File re2parser.hh

Enums

enum class Encoding

Values:

enumerator UTF8
enumerator Latin1
namespace mata

Main namespace including structs and algorithms for all automata.

In particular, this includes:

  1. Alphabets,

  2. Formula graphs and nodes,

  3. Mintermization,

  4. Closed sets.

namespace parser

Parser from .mata format to automata (currently Nfa and Afa are supported).

This includes parsing either from files or from other streams (strings, etc.).

Functions

nfa::Nfa create_nfa(const std::string &pattern, bool use_epsilon = false, mata::Symbol epsilon_value = 306, bool use_reduce = true, const Encoding encoding = Encoding::Latin1)

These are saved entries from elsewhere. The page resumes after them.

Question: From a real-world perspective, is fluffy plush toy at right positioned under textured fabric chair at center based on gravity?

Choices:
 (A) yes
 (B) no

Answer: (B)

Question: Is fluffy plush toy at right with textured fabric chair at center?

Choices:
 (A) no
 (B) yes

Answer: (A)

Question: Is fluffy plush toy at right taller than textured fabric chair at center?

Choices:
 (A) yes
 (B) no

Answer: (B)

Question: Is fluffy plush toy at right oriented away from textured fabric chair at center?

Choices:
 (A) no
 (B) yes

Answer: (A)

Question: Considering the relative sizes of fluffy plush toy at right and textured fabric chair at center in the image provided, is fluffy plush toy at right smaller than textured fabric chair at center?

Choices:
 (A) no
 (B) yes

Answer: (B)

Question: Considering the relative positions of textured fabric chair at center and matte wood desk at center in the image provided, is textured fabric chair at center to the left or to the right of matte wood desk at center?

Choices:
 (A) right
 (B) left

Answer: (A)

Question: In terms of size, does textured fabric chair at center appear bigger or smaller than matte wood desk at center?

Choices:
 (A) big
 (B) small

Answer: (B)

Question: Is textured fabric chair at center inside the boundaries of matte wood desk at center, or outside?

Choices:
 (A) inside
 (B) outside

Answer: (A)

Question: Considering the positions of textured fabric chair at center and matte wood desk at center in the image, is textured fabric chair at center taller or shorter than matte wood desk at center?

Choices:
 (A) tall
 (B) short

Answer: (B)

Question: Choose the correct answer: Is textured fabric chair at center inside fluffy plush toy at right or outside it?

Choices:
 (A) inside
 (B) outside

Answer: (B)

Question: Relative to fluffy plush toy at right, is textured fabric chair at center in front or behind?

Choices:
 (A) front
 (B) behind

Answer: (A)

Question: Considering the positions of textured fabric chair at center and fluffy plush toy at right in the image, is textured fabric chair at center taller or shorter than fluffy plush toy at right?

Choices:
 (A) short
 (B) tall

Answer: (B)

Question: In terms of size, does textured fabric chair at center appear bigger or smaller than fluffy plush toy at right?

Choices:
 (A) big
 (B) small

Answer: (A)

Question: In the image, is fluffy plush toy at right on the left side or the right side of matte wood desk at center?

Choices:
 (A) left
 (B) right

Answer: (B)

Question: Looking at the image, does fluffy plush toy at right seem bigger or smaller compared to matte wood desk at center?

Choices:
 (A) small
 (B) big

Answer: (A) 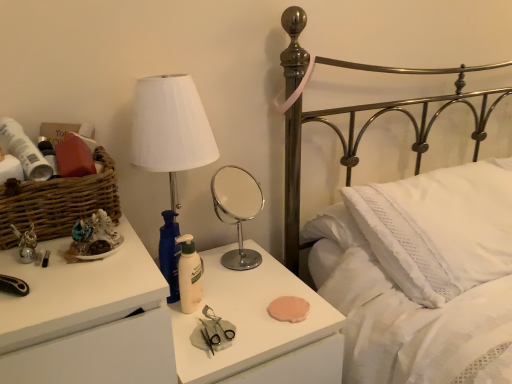 Locate an element on the screen. vacant area located to the right-hand side of white matte lotion at center is located at coordinates (250, 306). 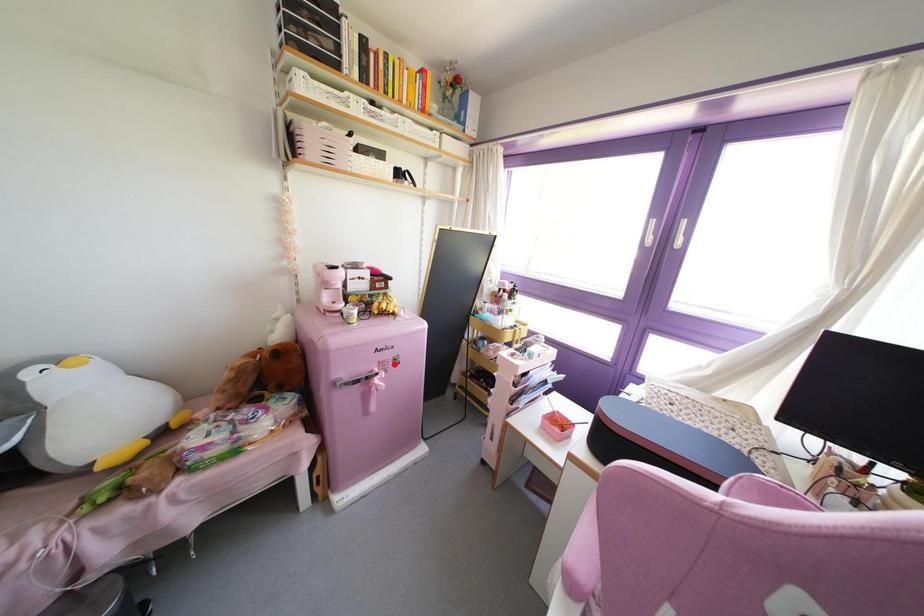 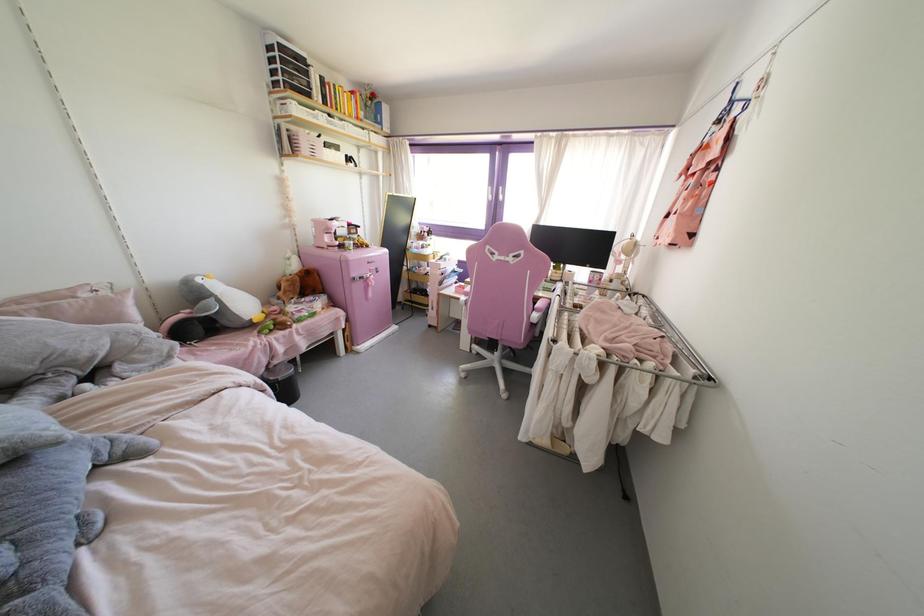 Find the pixel in the second image that matches the highlighted location in the first image.

(377, 272) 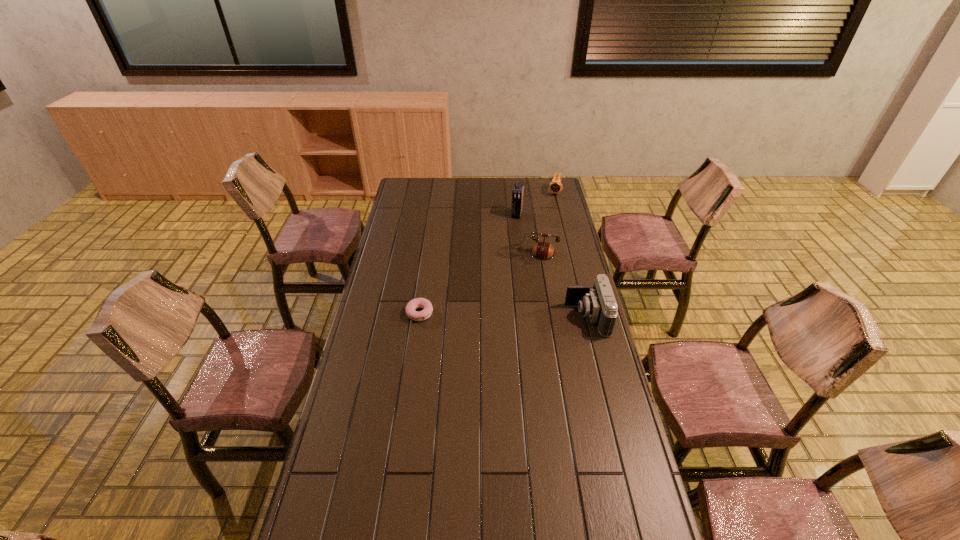 This screenshot has height=540, width=960. Identify the location of free space on the desktop that is between the leftmost object and the camera and is positioned on the face of the watch. (517, 315).

I want to click on vacant space on the desktop that is between the leftmost object and the camera and is positioned on the rotary dial of the telephone, so click(x=511, y=315).

What are the coordinates of `vacant space on the desktop that is between the doughnut and the fourth shortest object and is positioned with the zip open on the tallest object` in the screenshot? It's located at (479, 315). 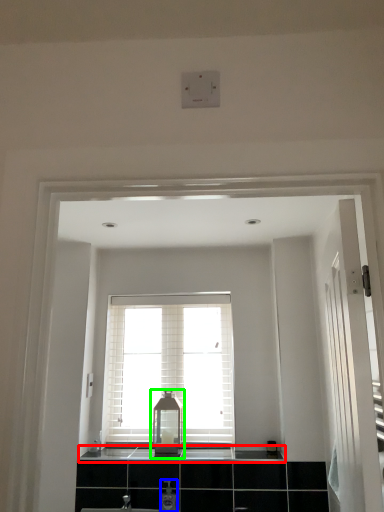 Question: Considering the real-world distances, which object is farthest from counter top (highlighted by a red box)? toiletry (highlighted by a blue box) or medicine cabinet (highlighted by a green box)?

Choices:
 (A) toiletry
 (B) medicine cabinet

Answer: (A) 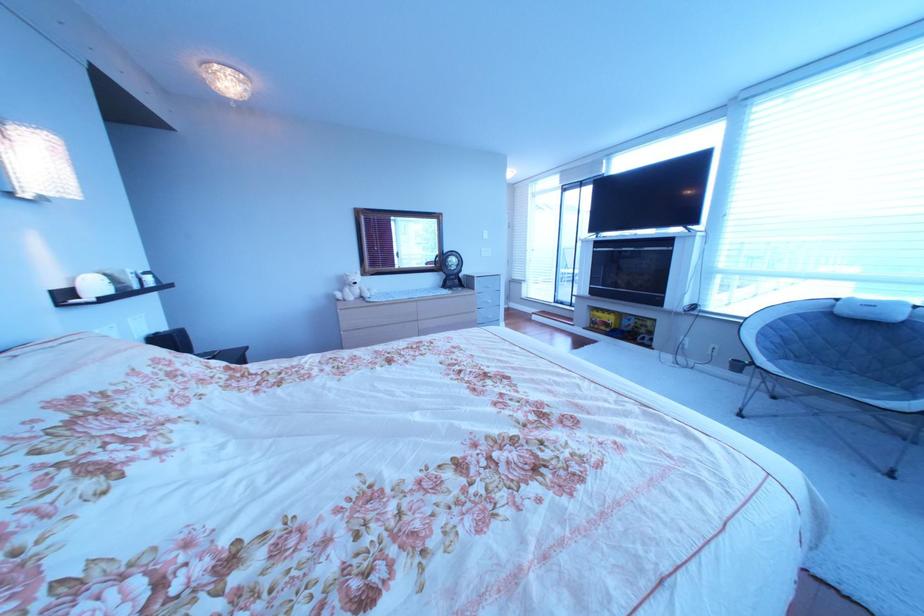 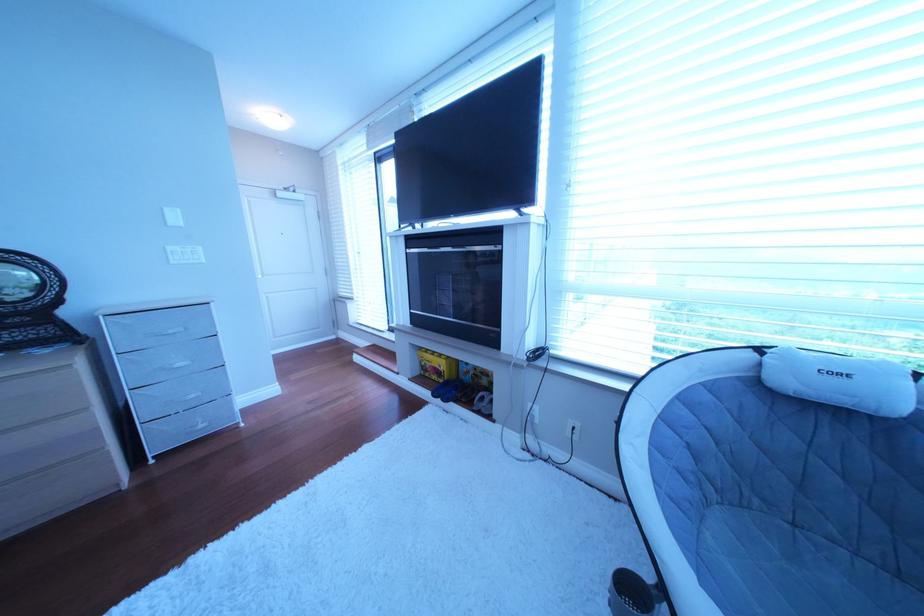 In the second image, find the point that corresponds to point 617,330 in the first image.

(450, 379) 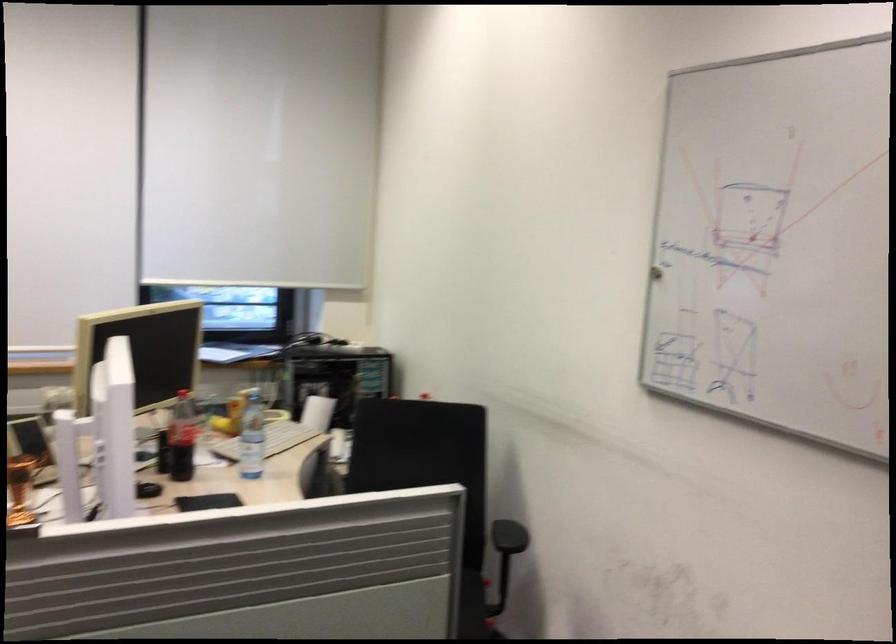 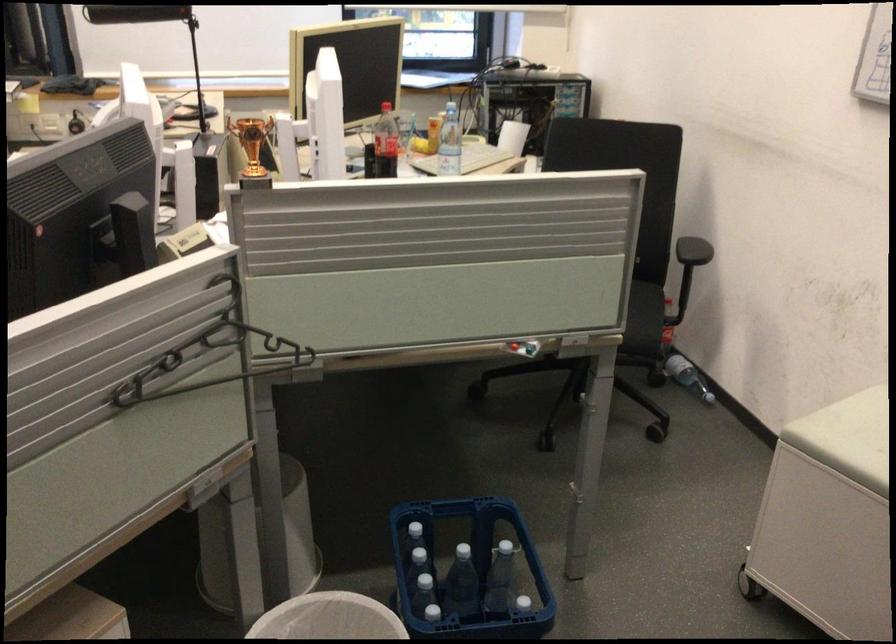 The point at (177, 431) is marked in the first image. Where is the corresponding point in the second image?

(385, 143) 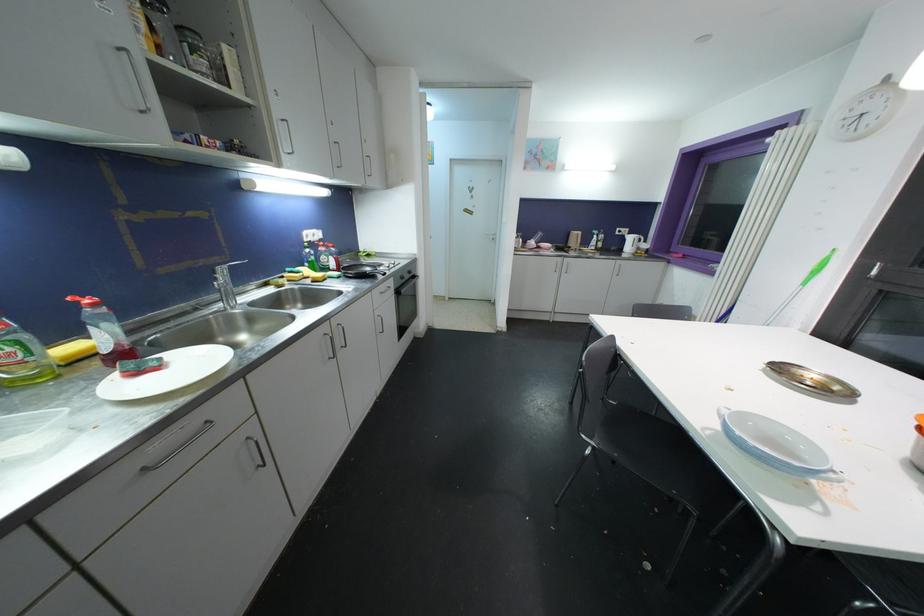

Creates NFA from regular expression using RE2 parser.

At https://github.com/google/re2/wiki/Syntax, you can find the syntax of regular expressions with following futher limitations: 1) If you use UTF8 encoding, the created NFA will have the values of bytes instead of full symbols. For example, the character Ā whose Unicode code point is U+0100 and is represented in UTF8 as two bytes c4 80 will have two transitions, one with c4 followed with by 80, to encode it. 2) The created automaton represents the language of the regex and is not expected to be used in regex matching. Therefore, stuff like ^, $, , etc. are ignored in the regex.

Parameters:
  • pattern – regex as a string

  • use_epsilon – whether to keep epsilon transitions in created NFA

  • epsilon_value – symbol representing epsilon

  • use_reduce – if set to true the result is trimmed and reduced using simulation reduction

  • encoding – encoding of the regex, default is Latin1

Returns:

Nfa corresponding to pattern

void create_nfa(nfa::Nfa *nfa, const std::string &pattern, bool use_epsilon = false, mata::Symbol epsilon_value = 306, bool use_reduce = true, const Encoding encoding = Encoding::Latin1)